AIM OF THE EXERCISE:
What lines in the entries below contain the word "cookies"? Copy all of them.

== SUPPLIED RECORDS ==

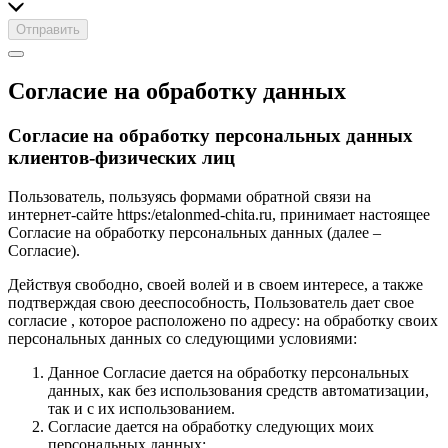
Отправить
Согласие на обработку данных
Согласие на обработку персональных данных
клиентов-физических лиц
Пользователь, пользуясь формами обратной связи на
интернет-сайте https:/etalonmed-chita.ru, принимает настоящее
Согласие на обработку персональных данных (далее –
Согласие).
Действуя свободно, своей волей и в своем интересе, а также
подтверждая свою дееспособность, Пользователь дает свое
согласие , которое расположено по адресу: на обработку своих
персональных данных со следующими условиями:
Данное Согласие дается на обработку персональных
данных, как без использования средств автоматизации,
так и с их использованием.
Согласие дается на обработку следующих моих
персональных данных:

===
== SUPPLIED RECORDS ==

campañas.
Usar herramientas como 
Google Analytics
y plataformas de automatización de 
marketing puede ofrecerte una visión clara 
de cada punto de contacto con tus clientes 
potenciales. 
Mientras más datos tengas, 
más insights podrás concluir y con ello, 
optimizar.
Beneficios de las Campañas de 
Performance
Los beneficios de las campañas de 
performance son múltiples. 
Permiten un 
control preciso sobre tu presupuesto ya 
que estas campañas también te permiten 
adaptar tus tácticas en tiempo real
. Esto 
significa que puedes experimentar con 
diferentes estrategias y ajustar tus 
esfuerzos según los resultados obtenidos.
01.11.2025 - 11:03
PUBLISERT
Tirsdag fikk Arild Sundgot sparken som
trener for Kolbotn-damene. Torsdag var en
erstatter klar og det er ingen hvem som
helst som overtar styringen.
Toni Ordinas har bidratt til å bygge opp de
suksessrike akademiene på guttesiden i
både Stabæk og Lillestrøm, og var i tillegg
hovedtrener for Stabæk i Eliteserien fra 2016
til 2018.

===
== SUPPLIED RECORDS ==

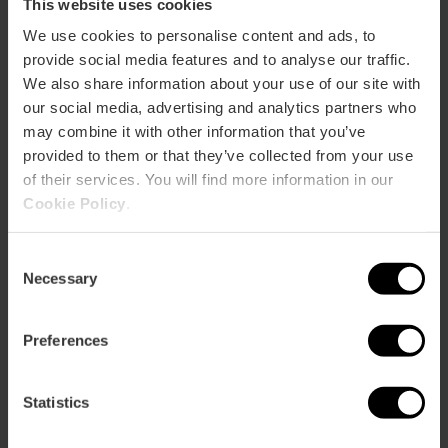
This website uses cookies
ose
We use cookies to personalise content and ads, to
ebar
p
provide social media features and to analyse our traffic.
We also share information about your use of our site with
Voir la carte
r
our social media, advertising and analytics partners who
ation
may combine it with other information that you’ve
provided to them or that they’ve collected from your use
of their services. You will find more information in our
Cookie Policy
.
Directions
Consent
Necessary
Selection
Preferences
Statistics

===

SOLUTION FOR THIS PROBLEM:
This website uses cookies
We use cookies to personalise content and ads, to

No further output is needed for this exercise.